The following documentation comment has been logged on the website:

Page: https://www.postgresql.org/docs/15/pgupgrade.html
Description:

https://www.postgresql.org/docs/15/pgupgrade.html tells
"You can use pg_upgrade --check to perform only the checks, even if the old
server is still running."
I tried (upgrade from postgres 10 to postgres 15):
/usr/pgsql-15/bin/pg_upgrade -b /usr/pgsql-10/bin/ -B /usr/pgsql-15/bin -d
/var/lib/pgsql/10/data  -D /mnt/pgdata/pgdirbc15/ --link -c
Log tells:
-----------------------------------------------------------------
  pg_upgrade run on Wed Sep  4 09:08:31 2024
-----------------------------------------------------------------

command: "/usr/pgsql-10/bin/pg_ctl" -w -l
"/mnt/pgdata/pgdirbc15/pg_upgrade_output.d/20240904T090831.750/log/pg_upgrade_server.log"
-D "/var/lib/pgsql/10/data" -o "-p 50432 -b  -c listen_addresses='' -c
unix_socket_permissions=0700 -c unix_socket_directories='/var/lib/pgsql'"
start >>
"/mnt/pgdata/pgdirbc15/pg_upgrade_output.d/20240904T090831.750/log/pg_upgrade_server.log"
2>&1
waiting for server to start....2024-09-04 12:08:32.179 CEST [12197] FATAL:
lock file "postmaster.pid" already exists
2024-09-04 12:08:32.179 CEST [12197] HINT:  Is another postmaster (PID
25407) running in data directory "/mnt/pgdata/pgdir"?
 stopped waiting
pg_ctl: could not start server
Examine the log output.


I tried the without --link, same error.
It seems pg_upgrade -c requires the old server to be stopped.

Re: pg_upgrade -c cannot be run if old cluster is running

From

Tom Lane

Date:

04 September 2024, 23:45:54

PG Doc comments form <noreply@postgresql.org> writes:
> https://www.postgresql.org/docs/15/pgupgrade.html tells
> "You can use pg_upgrade --check to perform only the checks, even if the old
> server is still running."

I tested this case, and it seems to work for me.  pg_upgrade will try
to start a server in the old data directory, but if that fails it will
assume that there's a live server to run the checks against.
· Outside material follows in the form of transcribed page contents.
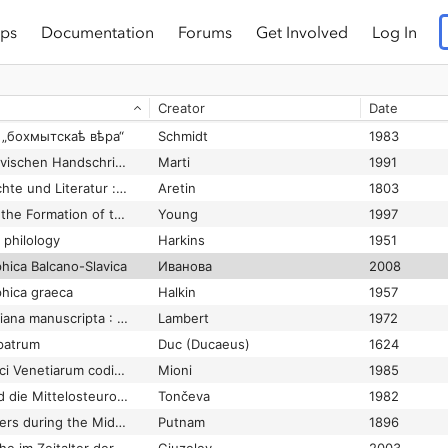
ps
Documentation
Forums
Get Involved
Log In
Beiträge zur Geschichte der Nominalkomposita im Serbokroatischen. Die altserbische Periode
Zett
1970
Beobachtungen zum ältesten bekannten Tropologion – Codex Sinaiticus graecus МГ 56+5 des 8.–9. Jhs. mit Erstedition ausgewählter Abschnitte
Chronz and Nikiforova
2014
Creator
Date
Bericht über einen Mittelbulgarischen Zlatoust der 13-14. Jahrhunderts
Jagić
1898
d „бохмытскаѣ вѣра“
Schmidt
1983
Beschreibung der slavischen Handschriften in der Schweiz
Marti
1991
Beyträge zur Geschichte und Literatur : vorzüglich aus den Schätzen der pfalzbaierschen Centralbibliothek zu München
Aretin
1803
Biblical Exegesis and the Formation of the Christian Culture
Young
1997
 philology
Harkins
1951
phica Balcano-Slavica
Иванова
2008
phica graeca
Halkin
1957
Bibliotheca Hieronymiana manuscripta : La tradition manuscrite des oeuvres de saint Jérôme
Lambert
1972
 patrum
Duc (Ducaeus)
1624
Bibliothecae Diui Marci Venetiarum codices graeci manuscripti
Mioni
1985
Bolgarskij Rospev und die Mittelosteuropäische Musik im XVI.–XVIII. Jh.
Tončeva
1982
Books and Their Makers during the Middle Ages
Putnam
1896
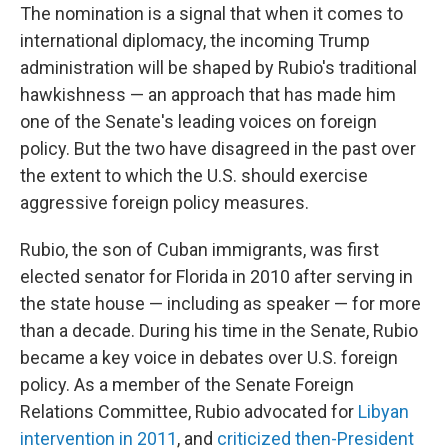
The nomination is a signal that when it comes to
international diplomacy, the incoming Trump
administration will be shaped by Rubio's traditional
hawkishness — an approach that has made him
one of the Senate's leading voices on foreign
policy. But the two have disagreed in the past over
the extent to which the U.S. should exercise
aggressive foreign policy measures.
Rubio, the son of Cuban immigrants, was first
elected senator for Florida in 2010 after serving in
the state house — including as speaker — for more
than a decade. During his time in the Senate, Rubio
became a key voice in debates over U.S. foreign
policy. As a member of the Senate Foreign
Relations Committee, Rubio advocated for
Libyan
intervention in 2011
, and
criticized then-President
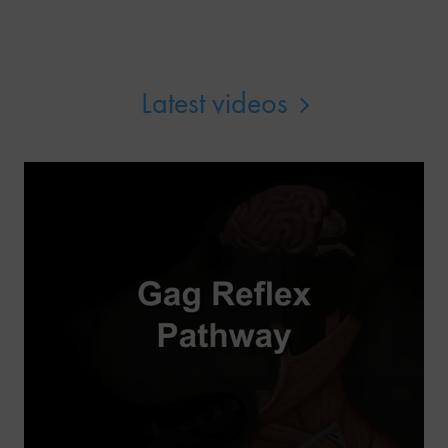
Latest videos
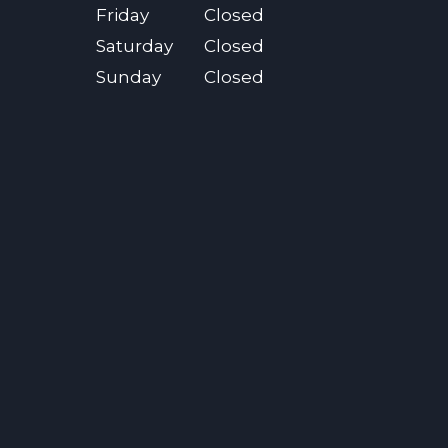
Friday
Closed
Saturday
Closed
Sunday
Closed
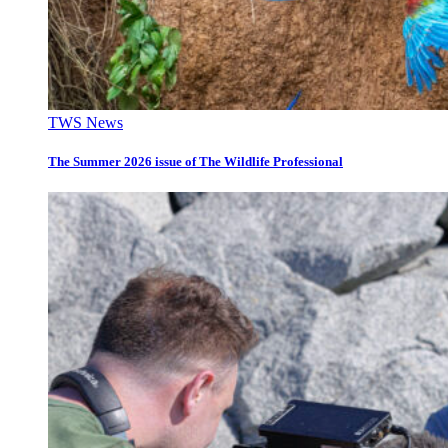
TWS News
The Summer 2026 issue of The Wildlife Professional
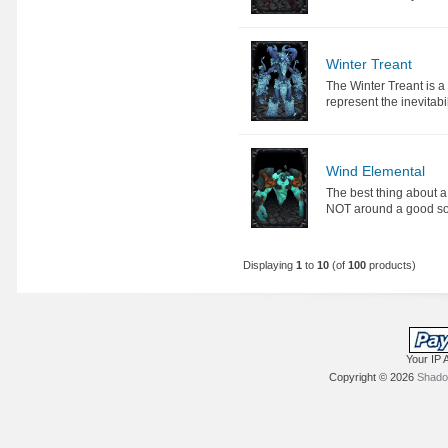
Winter Treant
The Winter Treant is 
represent the inevitabili
Wind Elemental
The best thing about 
NOT around a good sour
Displaying
1
to
10
(of
100
products)
Your IP 
Copyright © 2026
Shadow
> waiting for server to start....2024-09-04 12:08:32.179 CEST [12197] FATAL: 
> lock file "postmaster.pid" already exists
> 2024-09-04 12:08:32.179 CEST [12197] HINT:  Is another postmaster (PID
> 25407) running in data directory "/mnt/pgdata/pgdir"?
>  stopped waiting
> pg_ctl: could not start server
> Examine the log output.

What I suspect happened here is some confusion about where the lock
file is, leading to not recognizing that there was possibly an old
live server.  You didn't supply enough detail to reproduce the
problem, but perhaps check whether the old and new Postgres versions
were built with similar options.

            regards, tom lane

RE: pg_upgrade -c cannot be run if old cluster is running

From

Alain Bourgeois

Date:

05 September 2024, 12:24:50

Here is what can be said about config (no extension, nothing special)
There are already one postgresql-15 services (separate cluster, on ports <>5432) that run on this machine, and there is
alsoone postgres 10 cluster (on port 5432). 
The aim is to update the 10 to 15 to get rid of v10.
So we created a new psql 15 cluster.

/usr/lib/systemd/system/postgresql-10.service has PGDATA=/var/lib/pgsql/10/data/,
/var/lib/pgsql/10/data/postgtresql.confholds data_directory = '/mnt/pgdata/pgdir' 

The new psql-15 cluster,/usr/lib/systemd/system/postgresql-15-bc.service, has PGDATA=/mnt/pgdata/pgdirbc15/

Initdb has been run on /mnt/pgdata/pgdirbc15/, postgresql.conf holds data_directory = '/mnt/pgdata/pgdirbc15/',
hba_file= '/mnt/pgdata/pgdirbc15/pg_hba.conf'  
pg_hba.conf has been copied from psql10 data dir
postgresql.conf has been adapted to match the v10 one: listen_addresses = '*', port=5455, max_connections=150,
password_encryption= md5, ssl=on (certificates have been copied from previous cluster to new one), wal_level=replica. I
leftarchive_mode=off on new server although it is on on the old one. 
For new cluster postgresql.conf is in PGDATA directory (which is not the case of the old one).
systemctl start postgresql-15-bc works without any problem. It has been stopped before pg_upgrade --check.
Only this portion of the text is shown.